Wednesday December 23, 2009

Last night was a very scary night for our angel. About 9:15, I was in the living room, vaccuuming, and Ashley came out crying. She said she couldn't breathe. I could tell she was struggling. Her lips were blue. She was retracting really badly. She was upset enough, she wanted ativan and morphine. I did give her a little morphine last night, only because she was struggling so much. It was such a small dose, it didn't upset her stomach at all. Thank goodness!! The combination of the two drugs, along with a bit hit of oxygen, calmed her down a bit. Her heart was beating wildly. That is the only word I can think of to describe what it felt like. Her whole body shook with every beat. It was absolutely scary! The episode lasted for over an hour and a half. By that point, she was exhausted. I was so afraid she was going to pass away. I prayed so hard that whatever might happen, that if she did go, it wouldn't be awful. I prayed for strength to accept the Lord's will for her. I prayed that she wouldn't have to suffer horribly, no matter what happened. I prayed long into the night. As you would expect, I didn't sleep much at all. Every hour of so, I would wake and reach out to touch her arm to see if she was breathing still. I was so grateful when the sun came up this morning and she was still with us.
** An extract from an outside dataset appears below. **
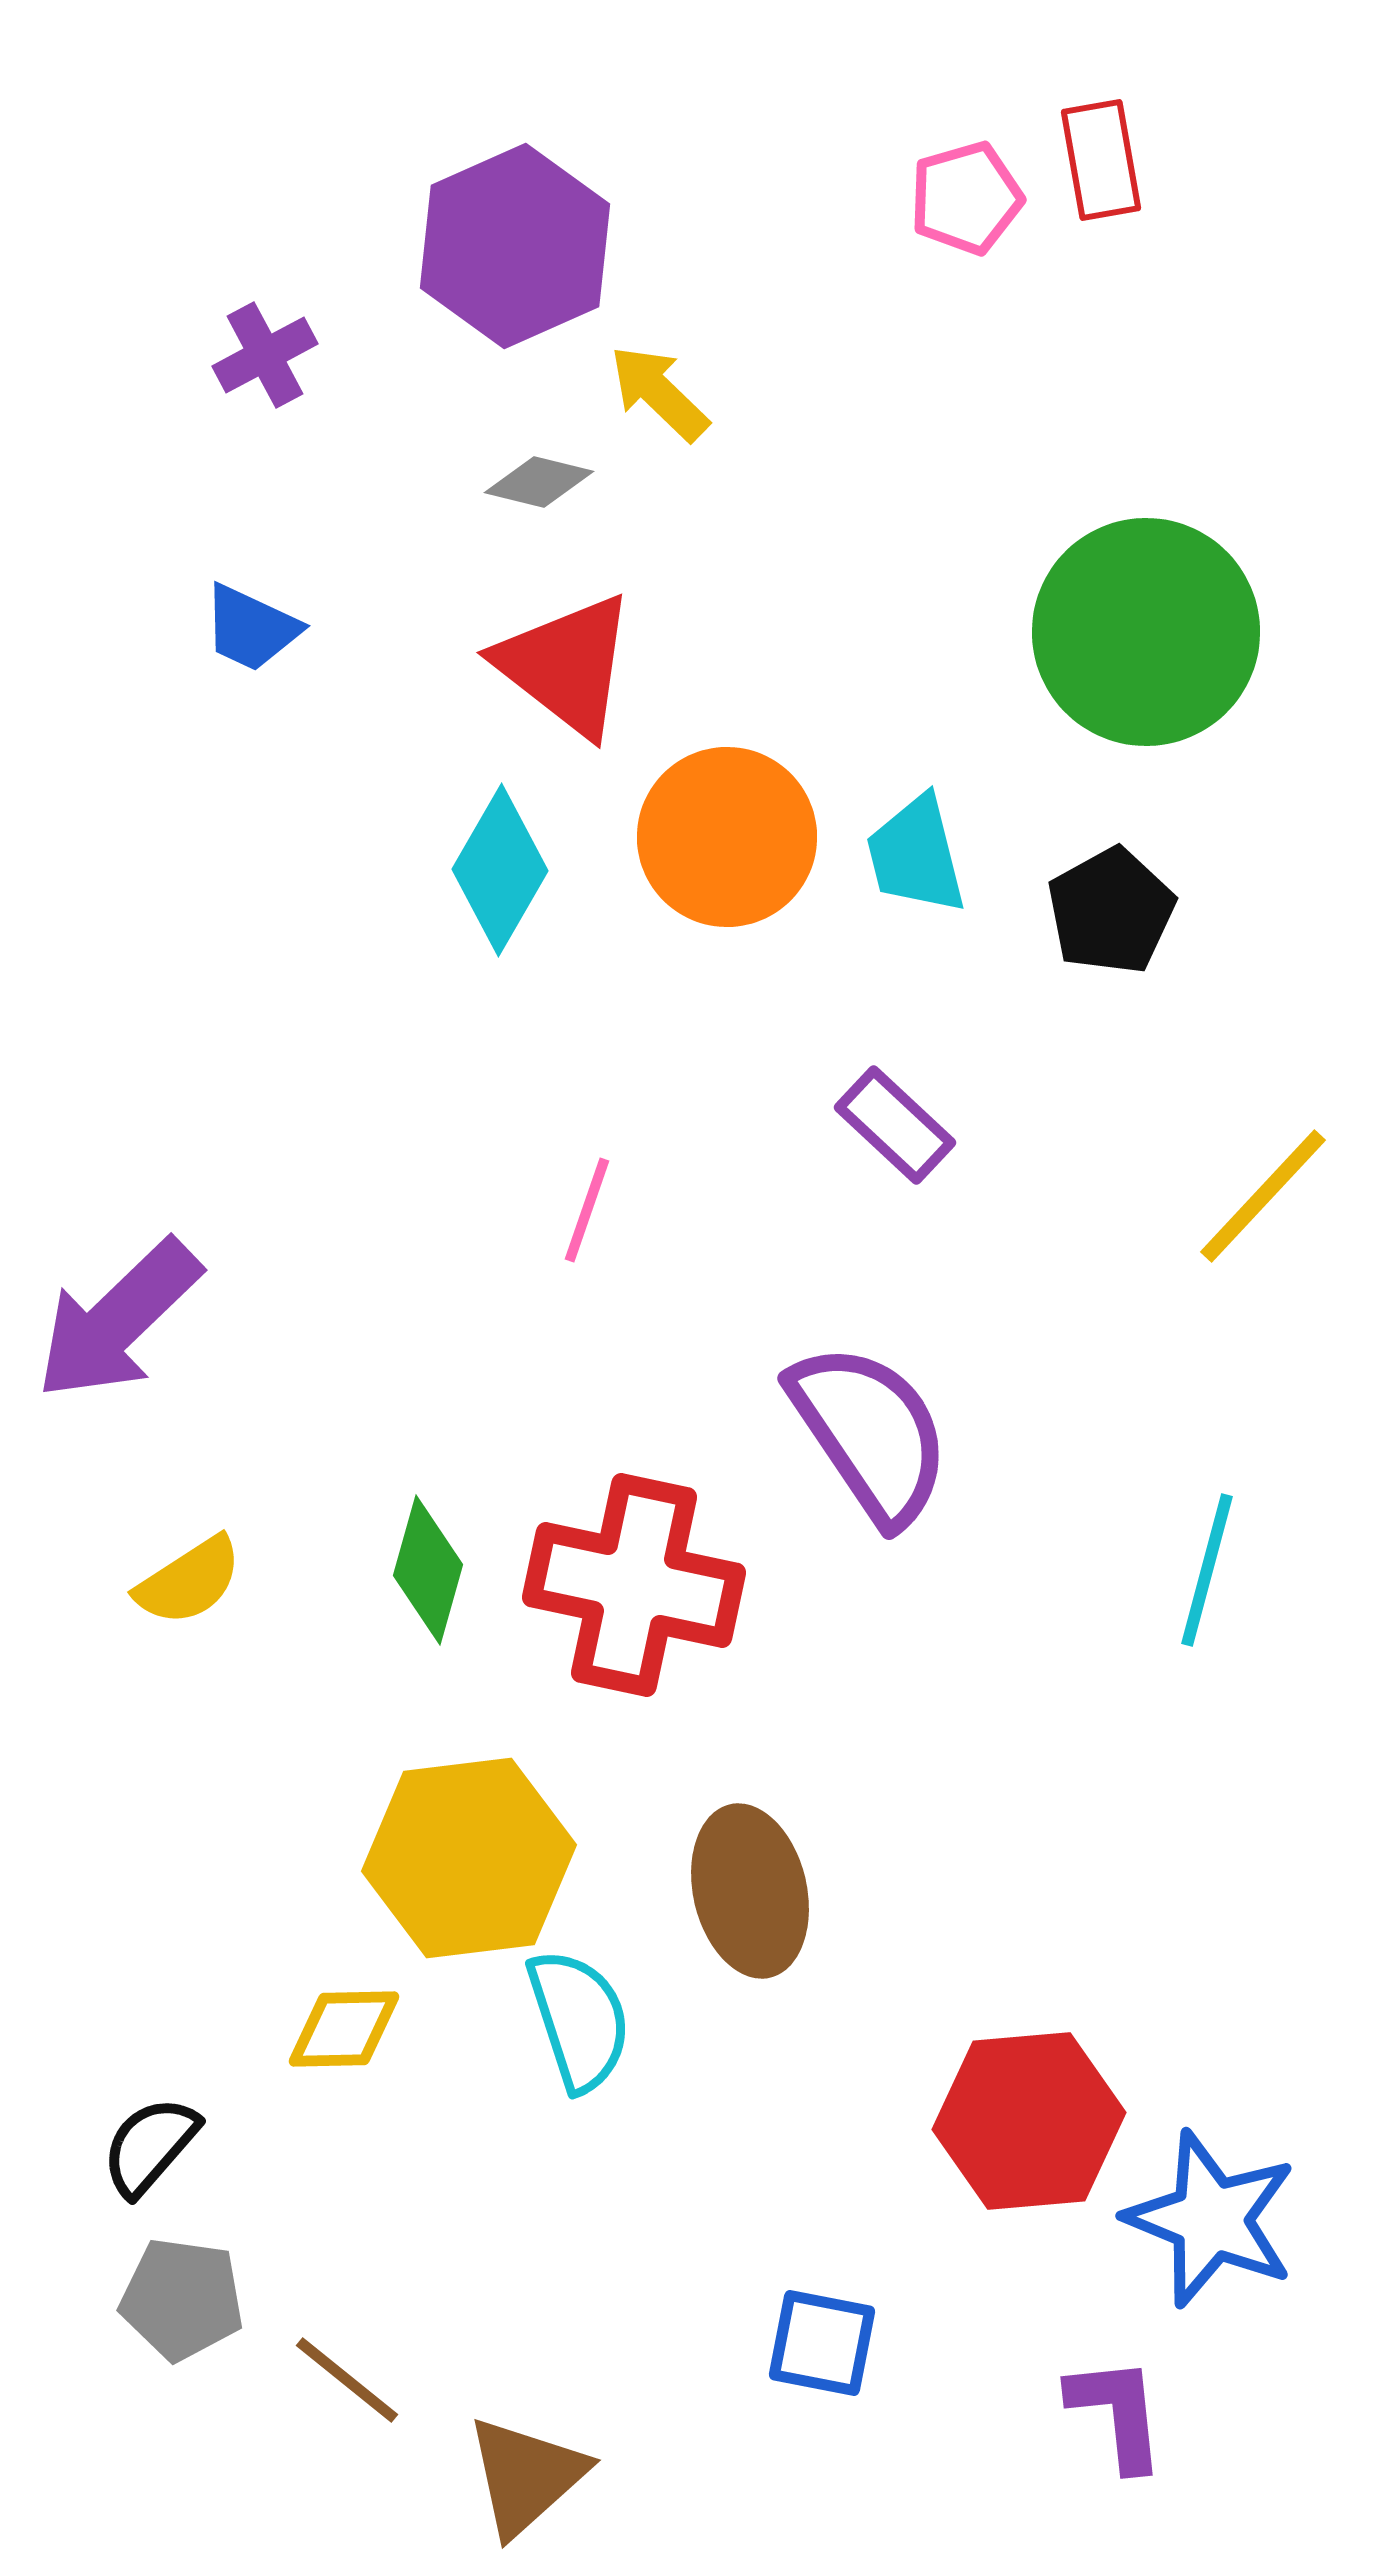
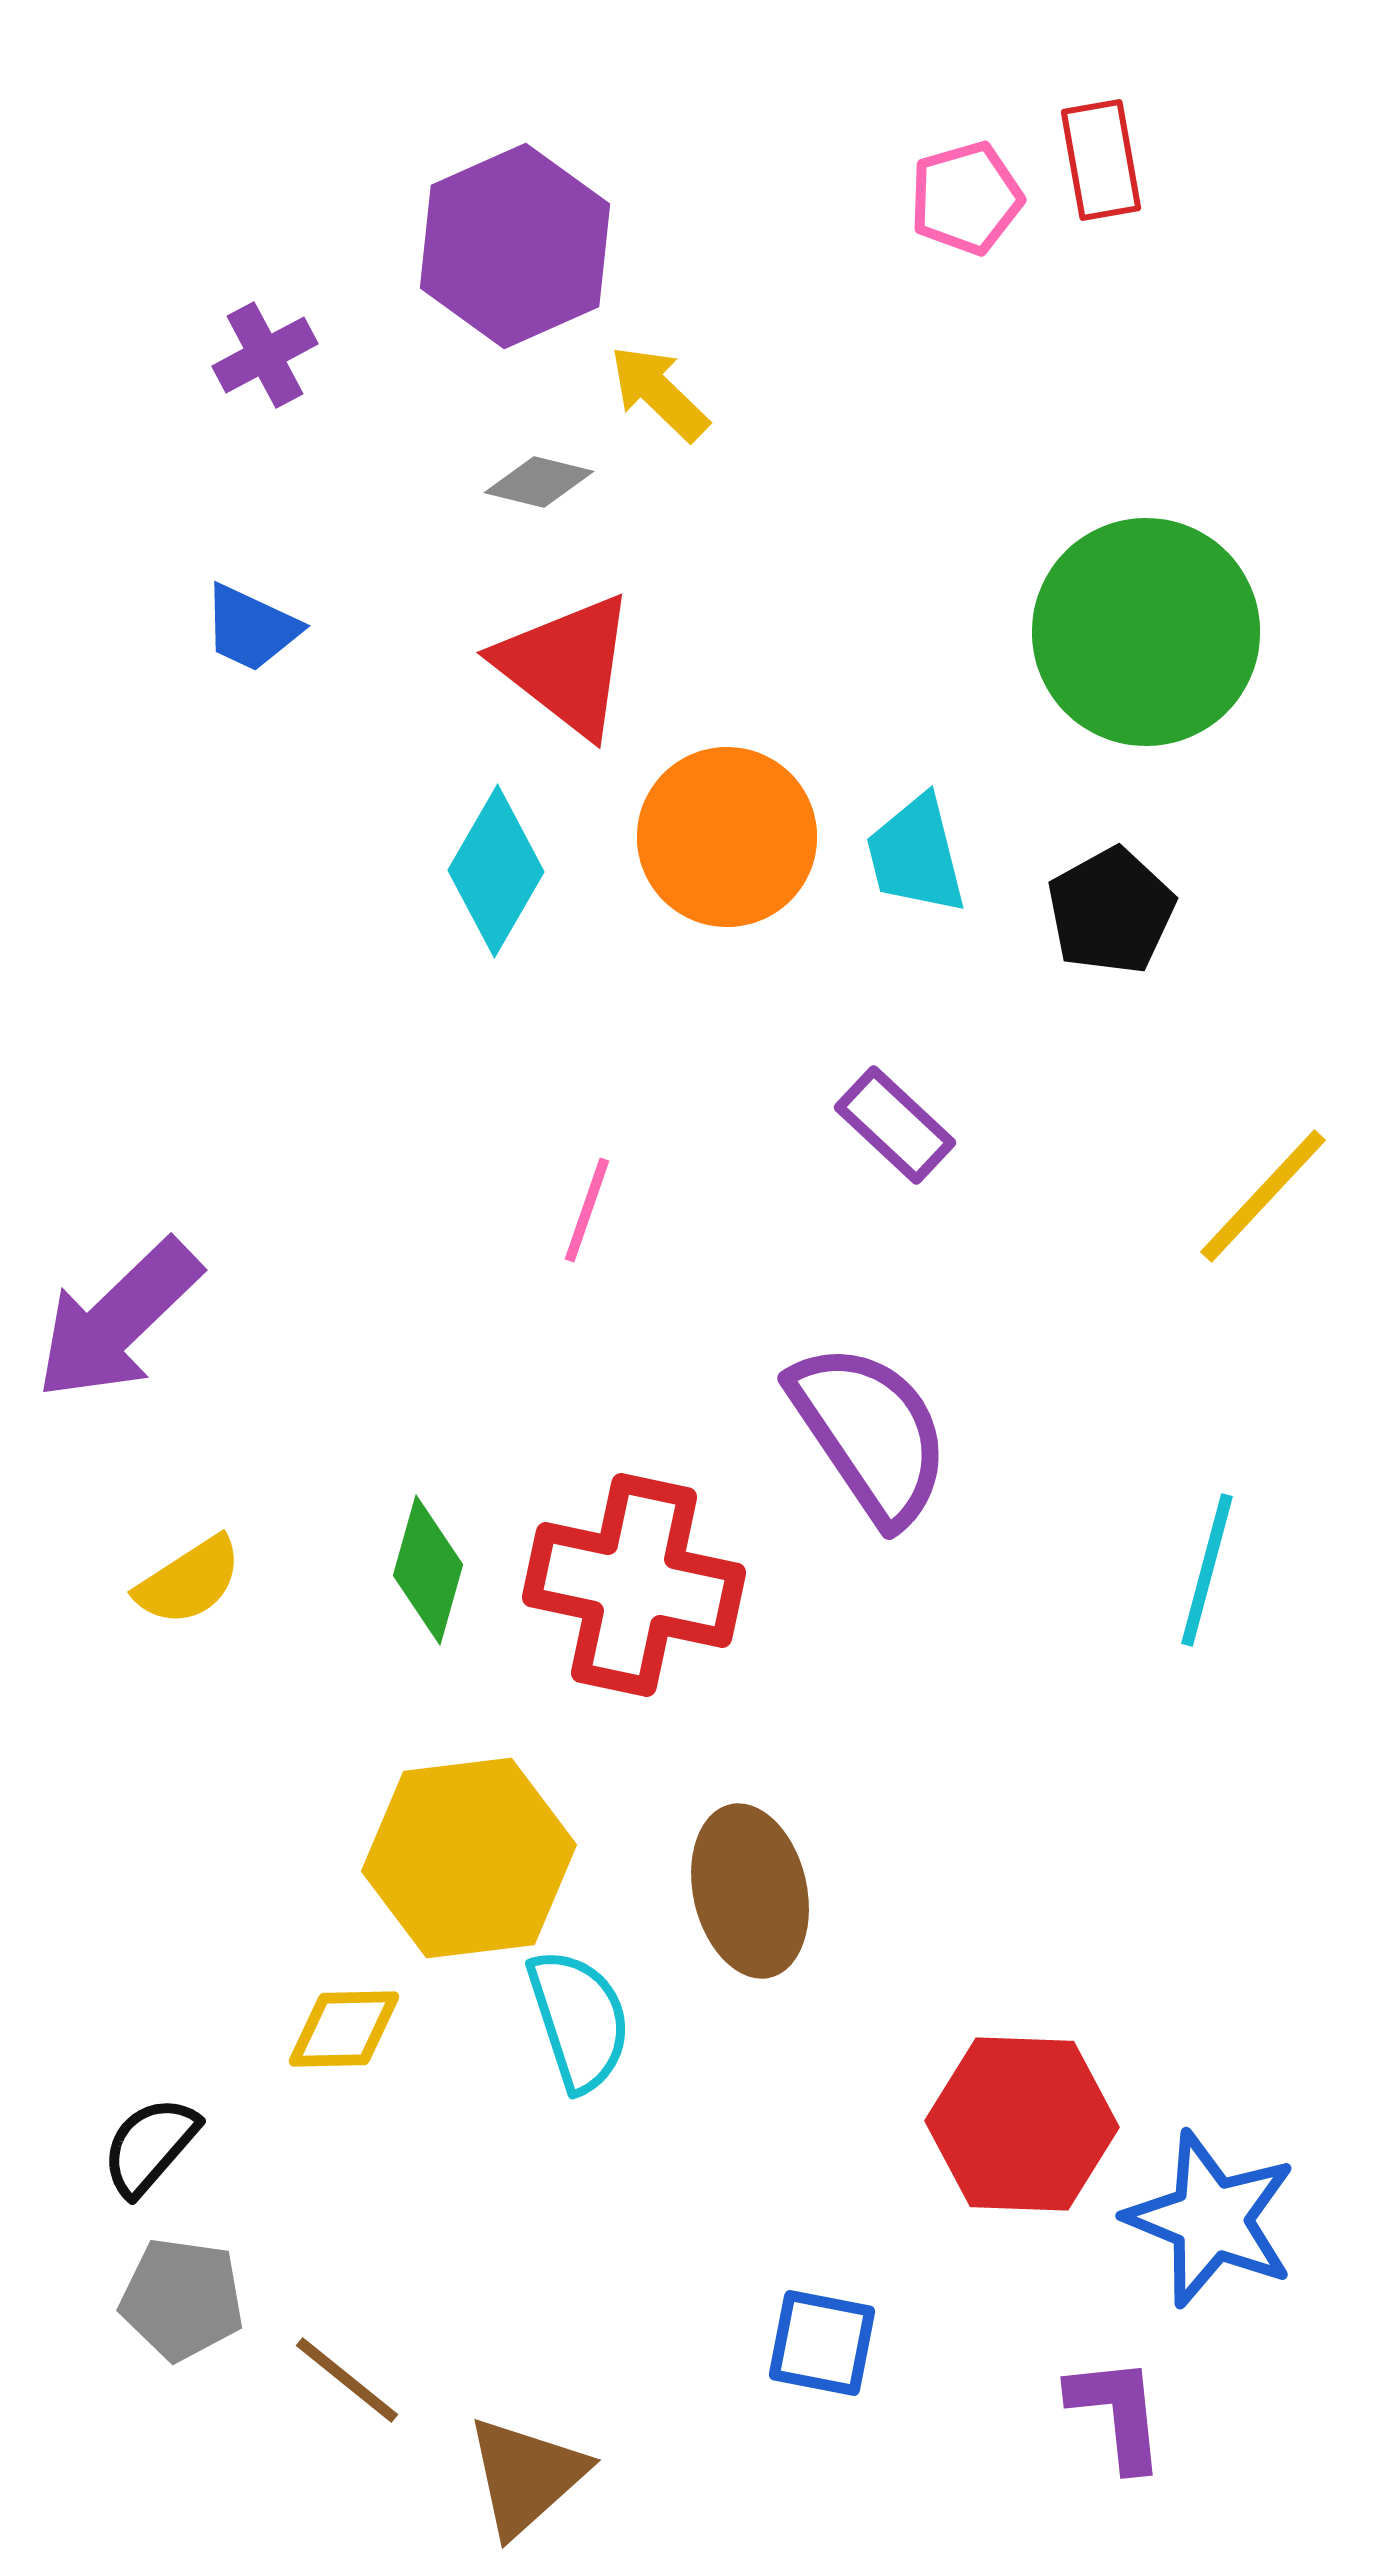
cyan diamond: moved 4 px left, 1 px down
red hexagon: moved 7 px left, 3 px down; rotated 7 degrees clockwise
The episode last night took its toll on her. She was super weak this morning. Her color was bad. Her entire body was swollen. Her feet were especially large. She didn't have any appetite, but she got up long enough to take her medicines, and then she went back to bed and slept off and on all morning. I would periodically come in to look at her. Once I felt her heart beating. I could see her body shaking, like it was last night. Sure enough, her heart was wild again. It stayed like that throughout the afternoon. I felt the palpitations were a huge cause of her extreme fatigue. Ashley herself was really discouraged with how awful she was feeling. We talked a couple of times about how these symptoms are expected. It is part of the process she will go through as her poor broken heart continues to fail. She wasn't upset about it. She accepted it, and made sure both Jason and I knew no matter what happened to her, she did NOT want to go to the hospital. No matter how her heart was beating or how hard it was for her to breathe, she pleaded with me to keep her home. I assured her many times, we would always keep her home. Her wished are of the utmost importance to us. We would never do anything contrary to her desires. I really feel the empowerment we are giving to her, helps her deal with this process better. She knows what will happen to her in every situation. She knows she will always be at home, surrounded by family who love her dearly. And with that knowledge securely locked in her heart, she can be at peace with her decisions.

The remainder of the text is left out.